ASSIGNMENT =
In full and without alteration, output each record given here.
----------------
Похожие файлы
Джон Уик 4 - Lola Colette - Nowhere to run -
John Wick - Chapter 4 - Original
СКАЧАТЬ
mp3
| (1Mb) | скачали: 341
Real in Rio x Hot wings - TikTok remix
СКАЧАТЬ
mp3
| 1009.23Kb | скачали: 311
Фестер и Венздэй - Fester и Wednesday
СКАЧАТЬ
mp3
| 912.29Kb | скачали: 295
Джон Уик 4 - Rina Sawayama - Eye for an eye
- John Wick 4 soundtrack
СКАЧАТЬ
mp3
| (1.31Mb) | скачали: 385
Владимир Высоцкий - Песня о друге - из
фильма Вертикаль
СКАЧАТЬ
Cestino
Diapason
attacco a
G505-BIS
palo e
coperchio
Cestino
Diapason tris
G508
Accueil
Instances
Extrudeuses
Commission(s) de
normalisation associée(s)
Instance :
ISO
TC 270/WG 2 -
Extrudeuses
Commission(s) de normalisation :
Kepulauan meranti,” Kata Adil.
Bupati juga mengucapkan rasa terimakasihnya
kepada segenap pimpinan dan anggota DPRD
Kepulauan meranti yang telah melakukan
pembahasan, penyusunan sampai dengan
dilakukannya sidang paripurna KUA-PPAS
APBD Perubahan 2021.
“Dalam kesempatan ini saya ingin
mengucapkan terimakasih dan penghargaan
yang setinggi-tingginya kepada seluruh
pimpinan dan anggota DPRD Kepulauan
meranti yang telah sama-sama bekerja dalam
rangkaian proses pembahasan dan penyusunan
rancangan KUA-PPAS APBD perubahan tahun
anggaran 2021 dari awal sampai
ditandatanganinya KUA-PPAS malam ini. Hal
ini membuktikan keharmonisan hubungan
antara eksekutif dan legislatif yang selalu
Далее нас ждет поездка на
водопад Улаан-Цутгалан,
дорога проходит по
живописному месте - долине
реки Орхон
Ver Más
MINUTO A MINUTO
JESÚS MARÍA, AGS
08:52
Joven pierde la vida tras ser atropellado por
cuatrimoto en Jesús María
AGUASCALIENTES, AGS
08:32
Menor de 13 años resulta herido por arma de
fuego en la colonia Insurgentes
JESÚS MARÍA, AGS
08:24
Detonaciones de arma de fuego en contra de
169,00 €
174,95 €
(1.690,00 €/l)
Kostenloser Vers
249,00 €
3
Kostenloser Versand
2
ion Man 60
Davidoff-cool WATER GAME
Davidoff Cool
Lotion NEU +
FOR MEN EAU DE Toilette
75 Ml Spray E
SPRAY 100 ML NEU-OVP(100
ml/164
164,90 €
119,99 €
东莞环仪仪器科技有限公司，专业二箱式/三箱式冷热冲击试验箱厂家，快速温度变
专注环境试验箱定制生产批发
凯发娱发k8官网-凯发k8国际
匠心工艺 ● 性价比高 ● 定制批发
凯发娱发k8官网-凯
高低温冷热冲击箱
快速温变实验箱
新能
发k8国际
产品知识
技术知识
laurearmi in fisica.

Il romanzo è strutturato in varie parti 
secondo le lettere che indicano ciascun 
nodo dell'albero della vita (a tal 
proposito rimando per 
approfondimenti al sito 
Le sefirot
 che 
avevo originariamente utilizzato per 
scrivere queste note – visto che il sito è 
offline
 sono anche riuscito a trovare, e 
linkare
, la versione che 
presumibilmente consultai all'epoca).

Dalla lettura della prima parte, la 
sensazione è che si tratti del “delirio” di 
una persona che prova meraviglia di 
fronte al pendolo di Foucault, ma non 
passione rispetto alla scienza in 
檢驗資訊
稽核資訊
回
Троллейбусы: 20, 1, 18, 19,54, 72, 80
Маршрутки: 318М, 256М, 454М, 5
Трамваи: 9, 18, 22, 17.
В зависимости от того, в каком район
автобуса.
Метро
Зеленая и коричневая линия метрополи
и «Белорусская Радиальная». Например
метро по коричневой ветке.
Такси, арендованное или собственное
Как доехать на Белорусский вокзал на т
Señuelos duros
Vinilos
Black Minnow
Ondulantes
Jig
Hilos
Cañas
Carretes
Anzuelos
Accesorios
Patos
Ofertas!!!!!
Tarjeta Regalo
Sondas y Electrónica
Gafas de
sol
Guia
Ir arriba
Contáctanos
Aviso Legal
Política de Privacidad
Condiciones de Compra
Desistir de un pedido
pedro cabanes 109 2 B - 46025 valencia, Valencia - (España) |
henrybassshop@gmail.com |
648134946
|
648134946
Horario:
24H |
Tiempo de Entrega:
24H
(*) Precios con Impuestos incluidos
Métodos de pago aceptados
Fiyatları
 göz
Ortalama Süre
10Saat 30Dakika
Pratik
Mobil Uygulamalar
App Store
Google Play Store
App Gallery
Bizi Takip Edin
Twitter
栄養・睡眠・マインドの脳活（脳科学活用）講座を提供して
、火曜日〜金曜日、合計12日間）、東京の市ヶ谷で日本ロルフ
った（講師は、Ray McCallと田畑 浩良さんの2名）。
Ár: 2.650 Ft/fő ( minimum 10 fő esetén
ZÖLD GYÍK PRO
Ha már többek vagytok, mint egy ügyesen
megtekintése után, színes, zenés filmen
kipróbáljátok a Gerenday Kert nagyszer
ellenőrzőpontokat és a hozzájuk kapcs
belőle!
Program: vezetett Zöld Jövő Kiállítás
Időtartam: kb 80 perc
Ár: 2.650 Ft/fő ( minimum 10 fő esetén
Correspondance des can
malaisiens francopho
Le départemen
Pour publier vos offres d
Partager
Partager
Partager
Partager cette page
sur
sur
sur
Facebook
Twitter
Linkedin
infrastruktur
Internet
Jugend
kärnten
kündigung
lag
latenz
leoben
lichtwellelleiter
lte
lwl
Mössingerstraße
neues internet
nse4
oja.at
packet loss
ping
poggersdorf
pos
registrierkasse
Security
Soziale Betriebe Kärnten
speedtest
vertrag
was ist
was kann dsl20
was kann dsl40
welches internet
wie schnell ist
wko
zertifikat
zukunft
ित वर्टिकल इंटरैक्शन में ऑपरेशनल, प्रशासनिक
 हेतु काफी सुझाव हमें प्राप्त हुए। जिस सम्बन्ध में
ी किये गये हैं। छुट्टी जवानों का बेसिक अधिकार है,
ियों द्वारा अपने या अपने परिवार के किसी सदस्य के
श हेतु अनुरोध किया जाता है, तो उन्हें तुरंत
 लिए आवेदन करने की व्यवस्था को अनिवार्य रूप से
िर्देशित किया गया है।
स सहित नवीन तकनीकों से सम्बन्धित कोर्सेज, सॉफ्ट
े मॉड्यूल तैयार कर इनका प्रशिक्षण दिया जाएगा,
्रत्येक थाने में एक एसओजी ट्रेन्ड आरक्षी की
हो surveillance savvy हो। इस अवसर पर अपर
----------------
RESPONSE FOR THIS EXERCISE =
Похожие файлы
Джон Уик 4 - Lola Colette - Nowhere to run -
John Wick - Chapter 4 - Original
СКАЧАТЬ
mp3
| (1Mb) | скачали: 341
Real in Rio x Hot wings - TikTok remix
СКАЧАТЬ
mp3
| 1009.23Kb | скачали: 311
Фестер и Венздэй - Fester и Wednesday
СКАЧАТЬ
mp3
| 912.29Kb | скачали: 295
Джон Уик 4 - Rina Sawayama - Eye for an eye
- John Wick 4 soundtrack
СКАЧАТЬ
mp3
| (1.31Mb) | скачали: 385
Владимир Высоцкий - Песня о друге - из
фильма Вертикаль
СКАЧАТЬ
Cestino
Diapason
attacco a
G505-BIS
palo e
coperchio
Cestino
Diapason tris
G508
Accueil
Instances
Extrudeuses
Commission(s) de
normalisation associée(s)
Instance :
ISO
TC 270/WG 2 -
Extrudeuses
Commission(s) de normalisation :
Kepulauan meranti,” Kata Adil.
Bupati juga mengucapkan rasa terimakasihnya
kepada segenap pimpinan dan anggota DPRD
Kepulauan meranti yang telah melakukan
pembahasan, penyusunan sampai dengan
dilakukannya sidang paripurna KUA-PPAS
APBD Perubahan 2021.
“Dalam kesempatan ini saya ingin
mengucapkan terimakasih dan penghargaan
yang setinggi-tingginya kepada seluruh
pimpinan dan anggota DPRD Kepulauan
meranti yang telah sama-sama bekerja dalam
rangkaian proses pembahasan dan penyusunan
rancangan KUA-PPAS APBD perubahan tahun
anggaran 2021 dari awal sampai
ditandatanganinya KUA-PPAS malam ini. Hal
ini membuktikan keharmonisan hubungan
antara eksekutif dan legislatif yang selalu
Далее нас ждет поездка на
водопад Улаан-Цутгалан,
дорога проходит по
живописному месте - долине
реки Орхон
Ver Más
MINUTO A MINUTO
JESÚS MARÍA, AGS
08:52
Joven pierde la vida tras ser atropellado por
cuatrimoto en Jesús María
AGUASCALIENTES, AGS
08:32
Menor de 13 años resulta herido por arma de
fuego en la colonia Insurgentes
JESÚS MARÍA, AGS
08:24
Detonaciones de arma de fuego en contra de
169,00 €
174,95 €
(1.690,00 €/l)
Kostenloser Vers
249,00 €
3
Kostenloser Versand
2
ion Man 60
Davidoff-cool WATER GAME
Davidoff Cool
Lotion NEU +
FOR MEN EAU DE Toilette
75 Ml Spray E
SPRAY 100 ML NEU-OVP(100
ml/164
164,90 €
119,99 €
东莞环仪仪器科技有限公司，专业二箱式/三箱式冷热冲击试验箱厂家，快速温度变
专注环境试验箱定制生产批发
凯发娱发k8官网-凯发k8国际
匠心工艺 ● 性价比高 ● 定制批发
凯发娱发k8官网-凯
高低温冷热冲击箱
快速温变实验箱
新能
发k8国际
产品知识
技术知识
laurearmi in fisica.

Il romanzo è strutturato in varie parti 
secondo le lettere che indicano ciascun 
nodo dell'albero della vita (a tal 
proposito rimando per 
approfondimenti al sito 
Le sefirot
 che 
avevo originariamente utilizzato per 
scrivere queste note – visto che il sito è 
offline
 sono anche riuscito a trovare, e 
linkare
, la versione che 
presumibilmente consultai all'epoca).

Dalla lettura della prima parte, la 
sensazione è che si tratti del “delirio” di 
una persona che prova meraviglia di 
fronte al pendolo di Foucault, ma non 
passione rispetto alla scienza in 
檢驗資訊
稽核資訊
回
Троллейбусы: 20, 1, 18, 19,54, 72, 80
Маршрутки: 318М, 256М, 454М, 5
Трамваи: 9, 18, 22, 17.
В зависимости от того, в каком район
автобуса.
Метро
Зеленая и коричневая линия метрополи
и «Белорусская Радиальная». Например
метро по коричневой ветке.
Такси, арендованное или собственное
Как доехать на Белорусский вокзал на т
Señuelos duros
Vinilos
Black Minnow
Ondulantes
Jig
Hilos
Cañas
Carretes
Anzuelos
Accesorios
Patos
Ofertas!!!!!
Tarjeta Regalo
Sondas y Electrónica
Gafas de
sol
Guia
Ir arriba
Contáctanos
Aviso Legal
Política de Privacidad
Condiciones de Compra
Desistir de un pedido
pedro cabanes 109 2 B - 46025 valencia, Valencia - (España) |
henrybassshop@gmail.com |
648134946
|
648134946
Horario:
24H |
Tiempo de Entrega:
24H
(*) Precios con Impuestos incluidos
Métodos de pago aceptados
Fiyatları
 göz
Ortalama Süre
10Saat 30Dakika
Pratik
Mobil Uygulamalar
App Store
Google Play Store
App Gallery
Bizi Takip Edin
Twitter
栄養・睡眠・マインドの脳活（脳科学活用）講座を提供して
、火曜日〜金曜日、合計12日間）、東京の市ヶ谷で日本ロルフ
った（講師は、Ray McCallと田畑 浩良さんの2名）。
Ár: 2.650 Ft/fő ( minimum 10 fő esetén
ZÖLD GYÍK PRO
Ha már többek vagytok, mint egy ügyesen
megtekintése után, színes, zenés filmen
kipróbáljátok a Gerenday Kert nagyszer
ellenőrzőpontokat és a hozzájuk kapcs
belőle!
Program: vezetett Zöld Jövő Kiállítás
Időtartam: kb 80 perc
Ár: 2.650 Ft/fő ( minimum 10 fő esetén
Correspondance des can
malaisiens francopho
Le départemen
Pour publier vos offres d
Partager
Partager
Partager
Partager cette page
sur
sur
sur
Facebook
Twitter
Linkedin
infrastruktur
Internet
Jugend
kärnten
kündigung
lag
latenz
leoben
lichtwellelleiter
lte
lwl
Mössingerstraße
neues internet
nse4
oja.at
packet loss
ping
poggersdorf
pos
registrierkasse
Security
Soziale Betriebe Kärnten
speedtest
vertrag
was ist
was kann dsl20
was kann dsl40
welches internet
wie schnell ist
wko
zertifikat
zukunft
ित वर्टिकल इंटरैक्शन में ऑपरेशनल, प्रशासनिक
 हेतु काफी सुझाव हमें प्राप्त हुए। जिस सम्बन्ध में
ी किये गये हैं। छुट्टी जवानों का बेसिक अधिकार है,
ियों द्वारा अपने या अपने परिवार के किसी सदस्य के
श हेतु अनुरोध किया जाता है, तो उन्हें तुरंत
 लिए आवेदन करने की व्यवस्था को अनिवार्य रूप से
िर्देशित किया गया है।
स सहित नवीन तकनीकों से सम्बन्धित कोर्सेज, सॉफ्ट
े मॉड्यूल तैयार कर इनका प्रशिक्षण दिया जाएगा,
्रत्येक थाने में एक एसओजी ट्रेन्ड आरक्षी की
हो surveillance savvy हो। इस अवसर पर अपर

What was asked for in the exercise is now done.